__DIRECTIONS__: Reproduce every entry that follows word for word, but omit the images.

_ _ _ _

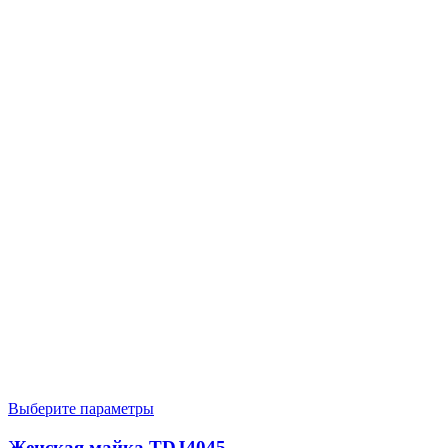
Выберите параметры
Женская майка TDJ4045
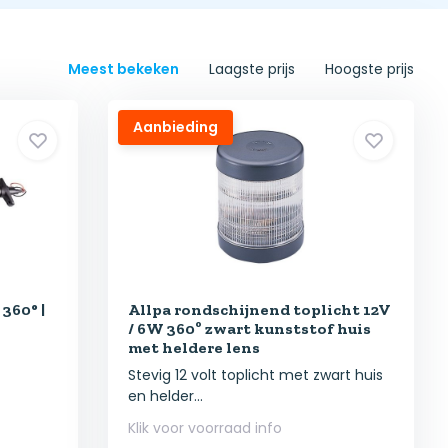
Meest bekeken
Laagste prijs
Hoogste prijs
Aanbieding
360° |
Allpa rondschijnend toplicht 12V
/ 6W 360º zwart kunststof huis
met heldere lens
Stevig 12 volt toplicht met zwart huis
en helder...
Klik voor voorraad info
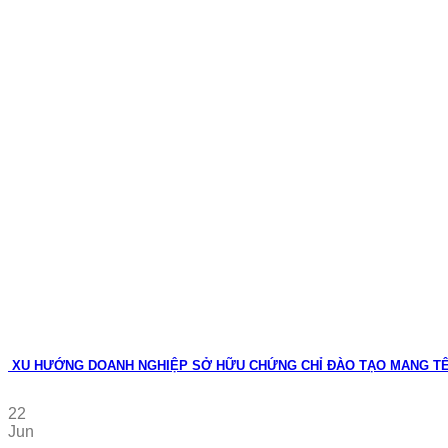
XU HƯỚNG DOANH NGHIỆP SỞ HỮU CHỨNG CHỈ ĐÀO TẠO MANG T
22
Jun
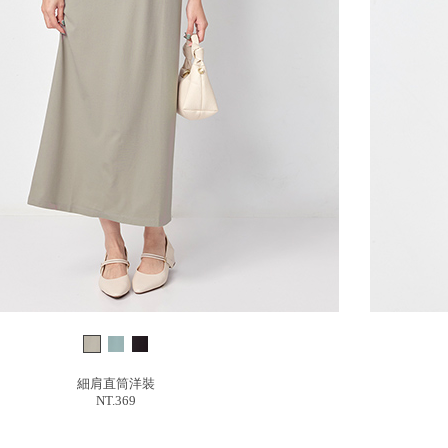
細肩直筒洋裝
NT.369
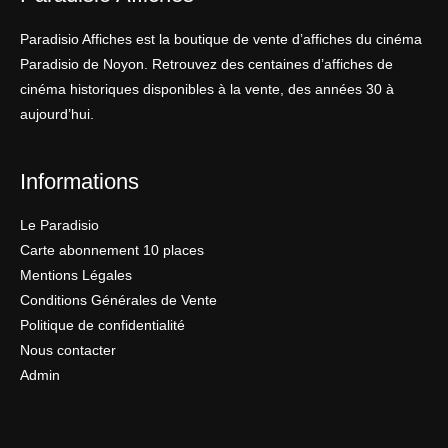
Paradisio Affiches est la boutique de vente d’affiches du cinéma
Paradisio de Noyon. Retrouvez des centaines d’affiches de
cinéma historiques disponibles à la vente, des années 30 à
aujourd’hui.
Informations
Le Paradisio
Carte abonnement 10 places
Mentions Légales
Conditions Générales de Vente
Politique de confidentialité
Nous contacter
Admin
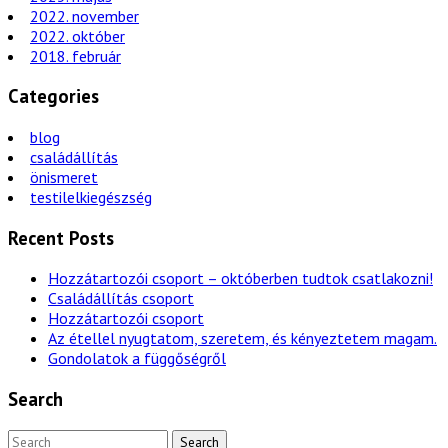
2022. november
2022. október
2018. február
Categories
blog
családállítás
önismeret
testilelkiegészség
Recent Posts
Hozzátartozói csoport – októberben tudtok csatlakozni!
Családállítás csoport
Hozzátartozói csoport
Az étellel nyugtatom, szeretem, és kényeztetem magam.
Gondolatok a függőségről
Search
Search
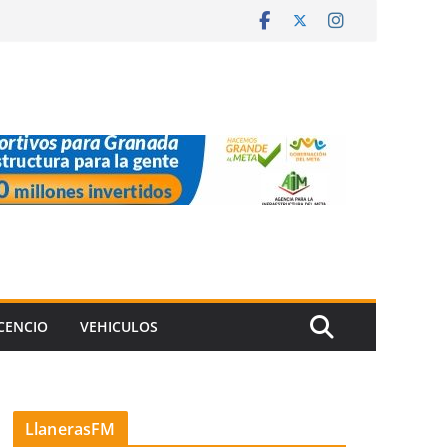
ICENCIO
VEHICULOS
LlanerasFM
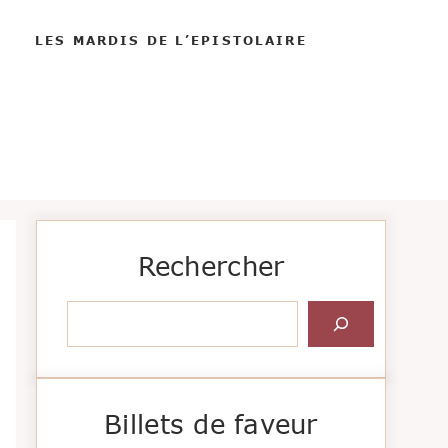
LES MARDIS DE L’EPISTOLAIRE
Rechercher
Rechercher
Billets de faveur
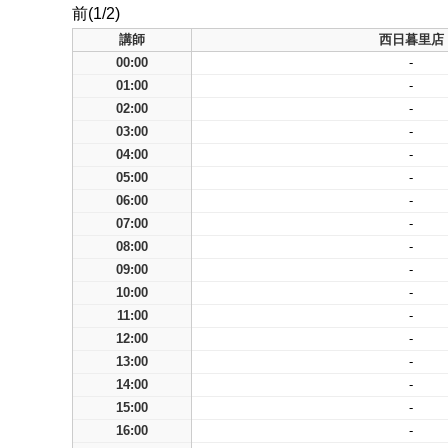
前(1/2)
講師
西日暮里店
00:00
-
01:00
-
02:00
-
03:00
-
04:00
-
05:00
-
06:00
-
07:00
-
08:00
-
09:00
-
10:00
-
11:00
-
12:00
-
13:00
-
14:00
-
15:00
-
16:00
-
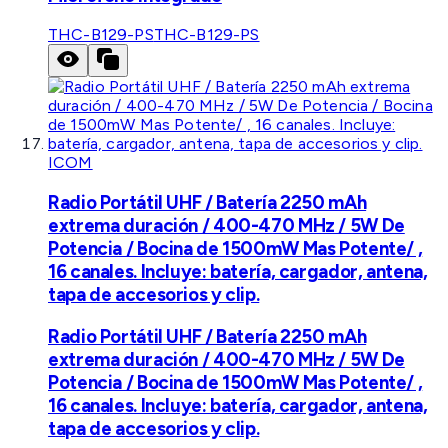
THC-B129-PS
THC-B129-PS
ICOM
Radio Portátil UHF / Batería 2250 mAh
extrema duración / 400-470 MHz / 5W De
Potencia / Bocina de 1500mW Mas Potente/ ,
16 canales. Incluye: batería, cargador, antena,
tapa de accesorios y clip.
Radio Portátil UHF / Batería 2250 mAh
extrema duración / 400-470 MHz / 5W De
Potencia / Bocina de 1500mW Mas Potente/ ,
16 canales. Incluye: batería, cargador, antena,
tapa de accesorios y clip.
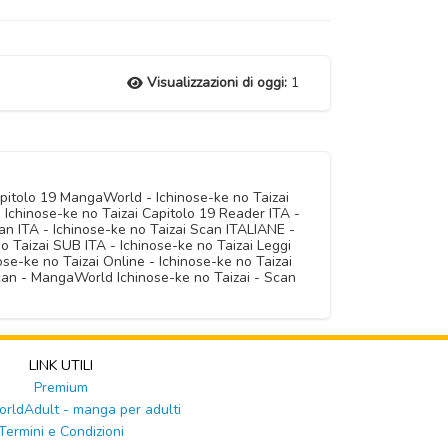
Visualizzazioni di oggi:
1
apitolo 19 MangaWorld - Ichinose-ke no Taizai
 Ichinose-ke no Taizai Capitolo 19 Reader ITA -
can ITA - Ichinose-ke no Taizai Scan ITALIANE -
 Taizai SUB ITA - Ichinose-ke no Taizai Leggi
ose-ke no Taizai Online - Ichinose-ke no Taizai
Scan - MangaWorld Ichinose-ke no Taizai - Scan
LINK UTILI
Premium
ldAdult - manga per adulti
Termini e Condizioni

_ _ _ _

__SOLUTION FOR THIS PROBLEM__:
Выберите параметры
Женская майка TDJ4045
Meest bekeken
Laagste prijs
Hoogste prijs
Aanbieding
360° |
Allpa rondschijnend toplicht 12V
/ 6W 360º zwart kunststof huis
met heldere lens
Stevig 12 volt toplicht met zwart huis
en helder...
Klik voor voorraad info
XU HƯỚNG DOANH NGHIỆP SỞ HỮU CHỨNG CHỈ ĐÀO TẠO MANG T
22
Jun
細肩直筒洋裝
NT.369
Paradisio Affiches est la boutique de vente d’affiches du cinéma
Paradisio de Noyon. Retrouvez des centaines d’affiches de
cinéma historiques disponibles à la vente, des années 30 à
aujourd’hui.
Informations
Le Paradisio
Carte abonnement 10 places
Mentions Légales
Conditions Générales de Vente
Politique de confidentialité
Nous contacter
Admin
2022. november
2022. október
2018. február
Categories
blog
családállítás
önismeret
testilelkiegészség
Recent Posts
Hozzátartozói csoport – októberben tudtok csatlakozni!
Családállítás csoport
Hozzátartozói csoport
Az étellel nyugtatom, szeretem, és kényeztetem magam.
Gondolatok a függőségről
Search
Search
ICENCIO
VEHICULOS
LlanerasFM
LES MARDIS DE L’EPISTOLAIRE
Rechercher
Rechercher
Billets de faveur
前(1/2)
講師
西日暮里店
00:00
-
01:00
-
02:00
-
03:00
-
04:00
-
05:00
-
06:00
-
07:00
-
08:00
-
09:00
-
10:00
-
11:00
-
12:00
-
13:00
-
14:00
-
15:00
-
16:00
-
THC-B129-PS
THC-B129-PS
ICOM
Radio Portátil UHF / Batería 2250 mAh
extrema duración / 400-470 MHz / 5W De
Potencia / Bocina de 1500mW Mas Potente/ ,
16 canales. Incluye: batería, cargador, antena,
tapa de accesorios y clip.
Radio Portátil UHF / Batería 2250 mAh
extrema duración / 400-470 MHz / 5W De
Potencia / Bocina de 1500mW Mas Potente/ ,
16 canales. Incluye: batería, cargador, antena,
tapa de accesorios y clip.
Visualizzazioni di oggi:
1
apitolo 19 MangaWorld - Ichinose-ke no Taizai
 Ichinose-ke no Taizai Capitolo 19 Reader ITA -
can ITA - Ichinose-ke no Taizai Scan ITALIANE -
 Taizai SUB ITA - Ichinose-ke no Taizai Leggi
ose-ke no Taizai Online - Ichinose-ke no Taizai
Scan - MangaWorld Ichinose-ke no Taizai - Scan
LINK UTILI
Premium
ldAdult - manga per adulti
Termini e Condizioni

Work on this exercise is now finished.